Hospitality revisited

I’m coming back around to a topic that I’ve explored earlier (You are Welcome). Ideas are still trickling through my thoughts as I work on design and construction of online learning spaces. It’s about hospitality. Not just the type of kindness we show to friends and family, but the way we greet and treat others who are new, unknown and foreign. How we welcome people into a space says a lot about who we are, what we believe in, and where our persona shows.

As Canadians begin to welcome Syrian refugees into the country, this notion of radical hospitality is at the forefront of my thinking. What will we do to ensure each individual will find this new space a welcome and safe one? How can we structure and plan for their transition to our foreign shores? What design principles will make a difference as they navigate and wayfind into Canadian culture?

How I design for students new to online learning can also be influenced by ideas of radical hospitality. As the digital space is formed and structured, I need to apply empathy to all my decisions and considerations e.g. where artefacts are located, how navigational elements are located, or how content is presented. It’s easy to design open digital learning spaces – it’s not easy to design them well! Keeping the ‘audience’ or ‘individual’ in mind is essential. Since I will also be host and guide in this learning space, I can fix things as I go, but making sure there is a clear, clean and hospitable space when learners enter the course will leave a lasting first impression.
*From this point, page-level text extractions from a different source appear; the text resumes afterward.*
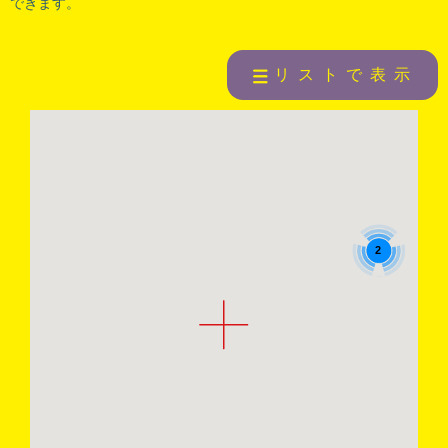
できます。
リストで表示
2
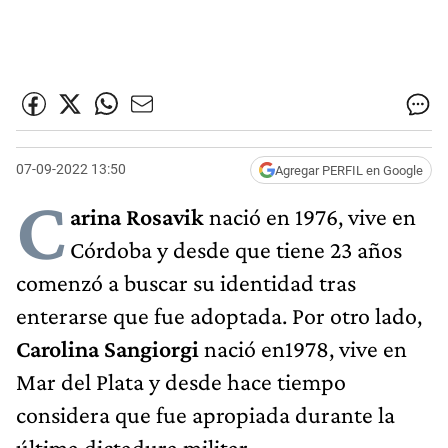
07-09-2022 13:50
Agregar PERFIL en Google
C
arina Rosavik
nació en 1976, vive en
Córdoba y desde que tiene 23 años
comenzó a buscar su identidad tras
enterarse que fue adoptada. Por otro lado,
Carolina Sangiorgi
nació en1978, vive en
Mar del Plata y desde hace tiempo
considera que fue apropiada durante la
última dictadura militar.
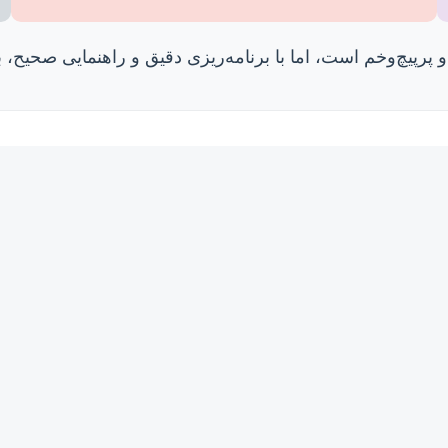
 پرپیچ‌وخم است، اما با برنامه‌ریزی دقیق و راهنمایی صحیح، ب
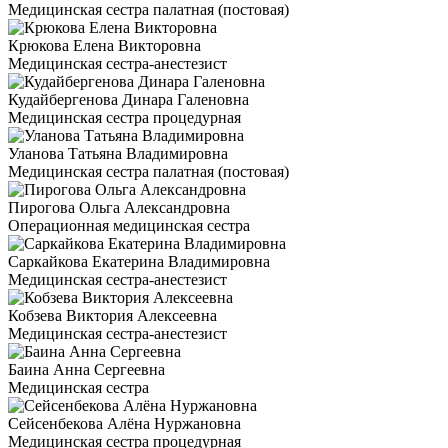
Медицинская сестра палатная (постовая)
Крюкова Елена Викторовна
Медицинская сестра-анестезист
Кудайбергенова Динара Галеновна
Медицинская сестра процедурная
Уланова Татьяна Владимировна
Медицинская сестра палатная (постовая)
Пирогова Ольга Александровна
Операционная медицинская сестра
Саркайкова Екатерина Владимировна
Медицинская сестра-анестезист
Кобзева Виктория Алексеевна
Медицинская сестра-анестезист
Баина Анна Сергеевна
Медицинская сестра
Сейсенбекова Алёна Нуржановна
Медицинская сестра процедурная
As I engage and explore collaborative spaces with others from differing backgrounds and contexts (@Bali_Maha, @Wentale, @yinbk), I reflect from my Canadian landscape about how radical hospitality helps build relationships. It’s more about designing hospitality into the culture of digital communities than about finding my individual place. It’s focusing on ‘the other’ and applying empathy, rather than an egocentric online stance. Within the Virtually Connecting community and events, I have had opportunities to explore ideas within a culture of radical hospitality.

So what are the elements of radical hospitality?

Radical Hospitality

This sketch note organizes some ideas from research and readings. These ideas fit for those who will structure physical ‘welcome centers’ and for those who are designing open online spaces.

Radical hospitality doesn’t just happen. It’s designed into the culture and structures by people, for people.

It’s not easy to design radically hospitable places and spaces that work well for the people coming in – but it’s worth doing well!

Some of this thinking was sparked by Gareth Jenkins TEDxPortofSpain talk Design Makes the Difference.

How do you already apply elements of radical hospitality? What’s so radical about them? What elements will you try that you haven’t tried before?